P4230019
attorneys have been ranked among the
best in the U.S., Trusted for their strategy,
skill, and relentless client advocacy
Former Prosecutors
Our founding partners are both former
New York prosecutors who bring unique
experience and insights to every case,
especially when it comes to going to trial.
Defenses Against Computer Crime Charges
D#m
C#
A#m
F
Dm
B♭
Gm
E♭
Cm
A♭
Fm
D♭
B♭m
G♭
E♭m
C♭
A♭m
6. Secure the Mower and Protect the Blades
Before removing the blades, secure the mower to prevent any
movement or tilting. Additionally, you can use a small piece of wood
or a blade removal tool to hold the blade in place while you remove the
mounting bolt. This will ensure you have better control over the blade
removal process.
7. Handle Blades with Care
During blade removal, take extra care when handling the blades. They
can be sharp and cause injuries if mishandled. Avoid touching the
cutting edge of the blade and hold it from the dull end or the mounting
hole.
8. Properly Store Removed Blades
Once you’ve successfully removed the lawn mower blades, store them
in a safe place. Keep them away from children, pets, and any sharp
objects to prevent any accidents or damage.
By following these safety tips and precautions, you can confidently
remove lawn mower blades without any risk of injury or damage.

--

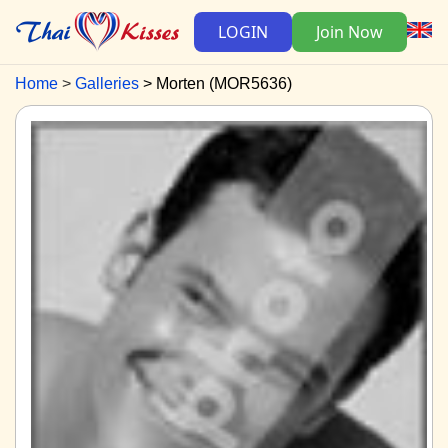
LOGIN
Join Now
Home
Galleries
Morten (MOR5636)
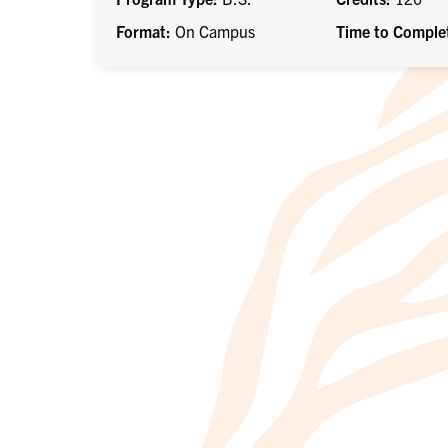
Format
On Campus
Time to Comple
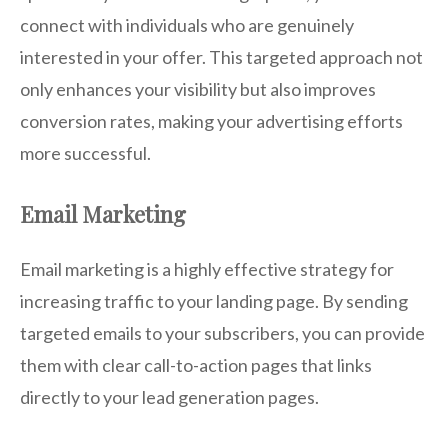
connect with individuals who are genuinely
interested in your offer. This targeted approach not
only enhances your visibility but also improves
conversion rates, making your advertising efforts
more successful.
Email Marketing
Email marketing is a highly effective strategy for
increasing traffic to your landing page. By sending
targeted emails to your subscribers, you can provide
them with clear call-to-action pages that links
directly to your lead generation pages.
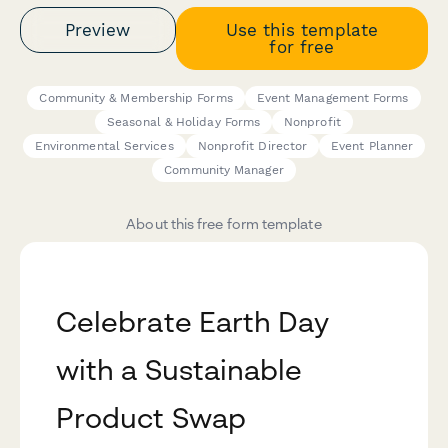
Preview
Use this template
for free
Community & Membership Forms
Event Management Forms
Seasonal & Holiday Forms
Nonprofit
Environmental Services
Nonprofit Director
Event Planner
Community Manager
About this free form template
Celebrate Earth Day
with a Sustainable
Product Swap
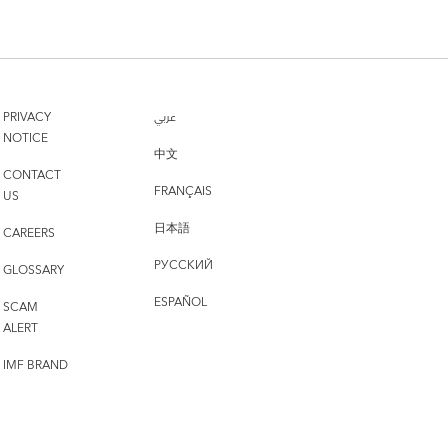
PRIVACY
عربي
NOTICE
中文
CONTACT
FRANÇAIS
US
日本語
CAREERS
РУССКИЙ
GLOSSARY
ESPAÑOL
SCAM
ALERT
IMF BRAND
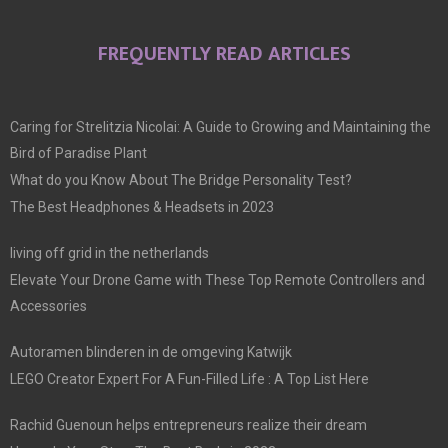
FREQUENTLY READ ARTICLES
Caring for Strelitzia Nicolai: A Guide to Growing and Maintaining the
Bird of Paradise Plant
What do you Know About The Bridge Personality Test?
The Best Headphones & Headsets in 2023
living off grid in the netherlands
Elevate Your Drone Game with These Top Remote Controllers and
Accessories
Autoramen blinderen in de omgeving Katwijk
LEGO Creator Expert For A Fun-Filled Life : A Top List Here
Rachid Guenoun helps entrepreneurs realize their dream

EXERCISE — Whenever a line of the data above holds the word "sharp", it counts once; report the total number of such lines and nothing more.

RESULT OF THIS TASK — 2